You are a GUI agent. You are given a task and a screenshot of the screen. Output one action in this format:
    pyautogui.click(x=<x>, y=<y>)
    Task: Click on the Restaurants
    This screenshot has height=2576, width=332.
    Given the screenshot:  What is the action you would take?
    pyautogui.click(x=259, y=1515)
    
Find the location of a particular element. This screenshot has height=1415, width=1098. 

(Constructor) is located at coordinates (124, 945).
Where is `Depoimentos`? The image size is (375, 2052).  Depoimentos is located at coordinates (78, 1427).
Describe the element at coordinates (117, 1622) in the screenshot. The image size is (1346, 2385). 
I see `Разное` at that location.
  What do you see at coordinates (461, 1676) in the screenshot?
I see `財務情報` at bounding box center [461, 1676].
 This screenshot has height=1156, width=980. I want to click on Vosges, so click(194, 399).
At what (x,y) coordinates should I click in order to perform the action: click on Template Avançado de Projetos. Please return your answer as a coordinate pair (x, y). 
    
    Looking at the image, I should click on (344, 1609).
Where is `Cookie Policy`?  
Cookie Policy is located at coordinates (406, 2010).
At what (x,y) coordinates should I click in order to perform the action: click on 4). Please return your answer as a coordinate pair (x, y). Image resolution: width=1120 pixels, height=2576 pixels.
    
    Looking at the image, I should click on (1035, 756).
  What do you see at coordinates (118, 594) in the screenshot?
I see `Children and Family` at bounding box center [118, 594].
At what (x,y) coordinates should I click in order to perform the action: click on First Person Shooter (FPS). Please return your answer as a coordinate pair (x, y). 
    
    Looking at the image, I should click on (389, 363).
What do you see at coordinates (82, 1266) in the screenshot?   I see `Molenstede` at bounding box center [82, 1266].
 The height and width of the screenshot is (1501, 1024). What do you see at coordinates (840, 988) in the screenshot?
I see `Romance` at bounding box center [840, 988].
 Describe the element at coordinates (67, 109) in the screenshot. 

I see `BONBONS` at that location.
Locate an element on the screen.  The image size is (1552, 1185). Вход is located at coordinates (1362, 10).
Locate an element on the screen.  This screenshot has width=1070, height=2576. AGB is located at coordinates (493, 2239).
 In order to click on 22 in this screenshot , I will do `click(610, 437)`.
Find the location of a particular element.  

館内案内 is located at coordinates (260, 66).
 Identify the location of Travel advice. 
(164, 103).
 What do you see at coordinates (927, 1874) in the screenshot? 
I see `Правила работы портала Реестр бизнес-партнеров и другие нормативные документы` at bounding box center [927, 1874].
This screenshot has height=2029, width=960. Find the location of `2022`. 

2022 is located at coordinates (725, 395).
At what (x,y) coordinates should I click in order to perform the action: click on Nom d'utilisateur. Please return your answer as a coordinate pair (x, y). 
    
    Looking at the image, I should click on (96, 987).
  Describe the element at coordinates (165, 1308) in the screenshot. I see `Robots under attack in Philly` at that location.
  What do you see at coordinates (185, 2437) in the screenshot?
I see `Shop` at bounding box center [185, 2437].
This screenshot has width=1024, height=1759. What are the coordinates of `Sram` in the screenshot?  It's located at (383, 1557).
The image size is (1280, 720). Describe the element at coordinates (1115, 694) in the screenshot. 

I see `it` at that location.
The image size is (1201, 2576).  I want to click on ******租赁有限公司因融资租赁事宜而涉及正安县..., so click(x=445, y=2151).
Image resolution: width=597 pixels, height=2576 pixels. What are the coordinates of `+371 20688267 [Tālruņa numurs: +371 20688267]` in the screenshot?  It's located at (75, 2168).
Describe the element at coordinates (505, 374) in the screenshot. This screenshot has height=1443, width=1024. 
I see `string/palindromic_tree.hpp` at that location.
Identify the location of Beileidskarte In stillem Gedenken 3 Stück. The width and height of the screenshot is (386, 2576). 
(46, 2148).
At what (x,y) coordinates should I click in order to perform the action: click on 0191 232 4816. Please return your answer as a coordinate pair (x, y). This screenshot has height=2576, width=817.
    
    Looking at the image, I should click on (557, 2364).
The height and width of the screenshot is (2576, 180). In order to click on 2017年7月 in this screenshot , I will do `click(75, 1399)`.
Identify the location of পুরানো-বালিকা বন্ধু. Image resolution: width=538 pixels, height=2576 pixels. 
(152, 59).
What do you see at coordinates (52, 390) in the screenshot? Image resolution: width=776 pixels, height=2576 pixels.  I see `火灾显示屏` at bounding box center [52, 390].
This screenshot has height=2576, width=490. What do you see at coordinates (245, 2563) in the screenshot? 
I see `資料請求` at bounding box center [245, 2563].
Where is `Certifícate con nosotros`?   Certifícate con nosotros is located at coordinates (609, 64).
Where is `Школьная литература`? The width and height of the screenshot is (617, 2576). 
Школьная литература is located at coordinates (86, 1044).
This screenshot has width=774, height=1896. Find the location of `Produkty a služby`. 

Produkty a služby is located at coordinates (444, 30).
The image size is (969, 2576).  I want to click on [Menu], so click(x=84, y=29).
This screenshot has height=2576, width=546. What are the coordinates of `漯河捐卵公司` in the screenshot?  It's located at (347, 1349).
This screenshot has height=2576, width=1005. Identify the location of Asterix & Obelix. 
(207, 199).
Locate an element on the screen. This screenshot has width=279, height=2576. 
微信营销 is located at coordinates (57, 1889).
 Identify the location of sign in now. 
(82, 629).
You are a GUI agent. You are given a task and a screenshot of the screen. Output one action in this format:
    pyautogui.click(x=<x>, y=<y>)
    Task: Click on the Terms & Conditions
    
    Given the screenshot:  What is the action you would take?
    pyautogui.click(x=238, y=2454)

TASK DESCRIPTION. Write the material above out once more, exactly as it stands.

SOLUTION FOR THIS TASK.
You are a GUI agent. You are given a task and a screenshot of the screen. Output one action in this format:
    pyautogui.click(x=<x>, y=<y>)
    Task: Click on the Restaurants
    This screenshot has height=2576, width=332.
    Given the screenshot:  What is the action you would take?
    pyautogui.click(x=259, y=1515)
    
Find the location of a particular element. This screenshot has height=1415, width=1098. 

(Constructor) is located at coordinates (124, 945).
Where is `Depoimentos`? The image size is (375, 2052).  Depoimentos is located at coordinates (78, 1427).
Describe the element at coordinates (117, 1622) in the screenshot. The image size is (1346, 2385). 
I see `Разное` at that location.
  What do you see at coordinates (461, 1676) in the screenshot?
I see `財務情報` at bounding box center [461, 1676].
 This screenshot has height=1156, width=980. I want to click on Vosges, so click(194, 399).
At what (x,y) coordinates should I click in order to perform the action: click on Template Avançado de Projetos. Please return your answer as a coordinate pair (x, y). 
    
    Looking at the image, I should click on (344, 1609).
Where is `Cookie Policy`?  
Cookie Policy is located at coordinates (406, 2010).
At what (x,y) coordinates should I click in order to perform the action: click on 4). Please return your answer as a coordinate pair (x, y). Image resolution: width=1120 pixels, height=2576 pixels.
    
    Looking at the image, I should click on (1035, 756).
  What do you see at coordinates (118, 594) in the screenshot?
I see `Children and Family` at bounding box center [118, 594].
At what (x,y) coordinates should I click in order to perform the action: click on First Person Shooter (FPS). Please return your answer as a coordinate pair (x, y). 
    
    Looking at the image, I should click on (389, 363).
What do you see at coordinates (82, 1266) in the screenshot?   I see `Molenstede` at bounding box center [82, 1266].
 The height and width of the screenshot is (1501, 1024). What do you see at coordinates (840, 988) in the screenshot?
I see `Romance` at bounding box center [840, 988].
 Describe the element at coordinates (67, 109) in the screenshot. 

I see `BONBONS` at that location.
Locate an element on the screen.  The image size is (1552, 1185). Вход is located at coordinates (1362, 10).
Locate an element on the screen.  This screenshot has width=1070, height=2576. AGB is located at coordinates (493, 2239).
 In order to click on 22 in this screenshot , I will do `click(610, 437)`.
Find the location of a particular element.  

館内案内 is located at coordinates (260, 66).
 Identify the location of Travel advice. 
(164, 103).
 What do you see at coordinates (927, 1874) in the screenshot? 
I see `Правила работы портала Реестр бизнес-партнеров и другие нормативные документы` at bounding box center [927, 1874].
This screenshot has height=2029, width=960. Find the location of `2022`. 

2022 is located at coordinates (725, 395).
At what (x,y) coordinates should I click in order to perform the action: click on Nom d'utilisateur. Please return your answer as a coordinate pair (x, y). 
    
    Looking at the image, I should click on (96, 987).
  Describe the element at coordinates (165, 1308) in the screenshot. I see `Robots under attack in Philly` at that location.
  What do you see at coordinates (185, 2437) in the screenshot?
I see `Shop` at bounding box center [185, 2437].
This screenshot has width=1024, height=1759. What are the coordinates of `Sram` in the screenshot?  It's located at (383, 1557).
The image size is (1280, 720). Describe the element at coordinates (1115, 694) in the screenshot. 

I see `it` at that location.
The image size is (1201, 2576).  I want to click on ******租赁有限公司因融资租赁事宜而涉及正安县..., so click(x=445, y=2151).
Image resolution: width=597 pixels, height=2576 pixels. What are the coordinates of `+371 20688267 [Tālruņa numurs: +371 20688267]` in the screenshot?  It's located at (75, 2168).
Describe the element at coordinates (505, 374) in the screenshot. This screenshot has height=1443, width=1024. 
I see `string/palindromic_tree.hpp` at that location.
Identify the location of Beileidskarte In stillem Gedenken 3 Stück. The width and height of the screenshot is (386, 2576). 
(46, 2148).
At what (x,y) coordinates should I click in order to perform the action: click on 0191 232 4816. Please return your answer as a coordinate pair (x, y). This screenshot has height=2576, width=817.
    
    Looking at the image, I should click on (557, 2364).
The height and width of the screenshot is (2576, 180). In order to click on 2017年7月 in this screenshot , I will do `click(75, 1399)`.
Identify the location of পুরানো-বালিকা বন্ধু. Image resolution: width=538 pixels, height=2576 pixels. 
(152, 59).
What do you see at coordinates (52, 390) in the screenshot? Image resolution: width=776 pixels, height=2576 pixels.  I see `火灾显示屏` at bounding box center [52, 390].
This screenshot has height=2576, width=490. What do you see at coordinates (245, 2563) in the screenshot? 
I see `資料請求` at bounding box center [245, 2563].
Where is `Certifícate con nosotros`?   Certifícate con nosotros is located at coordinates (609, 64).
Where is `Школьная литература`? The width and height of the screenshot is (617, 2576). 
Школьная литература is located at coordinates (86, 1044).
This screenshot has width=774, height=1896. Find the location of `Produkty a služby`. 

Produkty a služby is located at coordinates (444, 30).
The image size is (969, 2576).  I want to click on [Menu], so click(x=84, y=29).
This screenshot has height=2576, width=546. What are the coordinates of `漯河捐卵公司` in the screenshot?  It's located at (347, 1349).
This screenshot has height=2576, width=1005. Identify the location of Asterix & Obelix. 
(207, 199).
Locate an element on the screen. This screenshot has width=279, height=2576. 
微信营销 is located at coordinates (57, 1889).
 Identify the location of sign in now. 
(82, 629).
You are a GUI agent. You are given a task and a screenshot of the screen. Output one action in this format:
    pyautogui.click(x=<x>, y=<y>)
    Task: Click on the Terms & Conditions
    
    Given the screenshot:  What is the action you would take?
    pyautogui.click(x=238, y=2454)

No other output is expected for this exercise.